> **Activity**
Reproduce word for word the line that contains "cleanliness and air quality within the car." and each line that follows it, stopping after the final line of the material.

> **Supplied material**
╭──

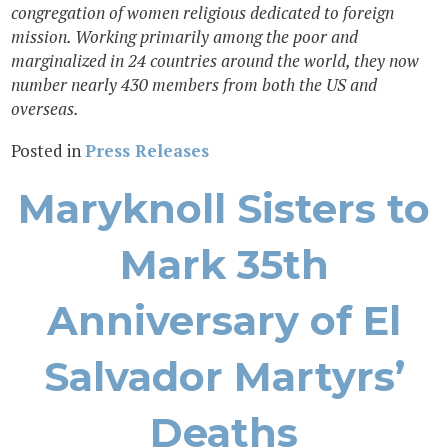
congregation of women religious dedicated to foreign
mission. Working primarily among the poor and
marginalized in 24 countries around the world, they now
number nearly 430 members from both the US and
overseas.
Posted in
Press Releases
Maryknoll Sisters to
Mark 35th
Anniversary of El
Salvador Martyrs’
Deaths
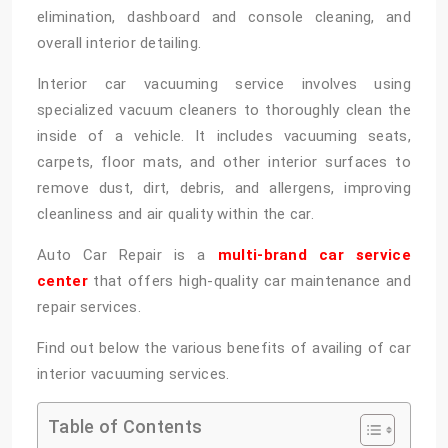
elimination, dashboard and console cleaning, and
overall interior detailing.
Interior car vacuuming service involves using
specialized vacuum cleaners to thoroughly clean the
inside of a vehicle. It includes vacuuming seats,
carpets, floor mats, and other interior surfaces to
remove dust, dirt, debris, and allergens, improving
cleanliness and air quality within the car.
Auto Car Repair is a
multi-brand car service
center
that offers high-quality car maintenance and
repair services.
Find out below the various benefits of availing of car
interior vacuuming services.
Table of Contents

╰──

> **Output for this task**
cleanliness and air quality within the car.
Auto Car Repair is a
multi-brand car service
center
that offers high-quality car maintenance and
repair services.
Find out below the various benefits of availing of car
interior vacuuming services.
Table of Contents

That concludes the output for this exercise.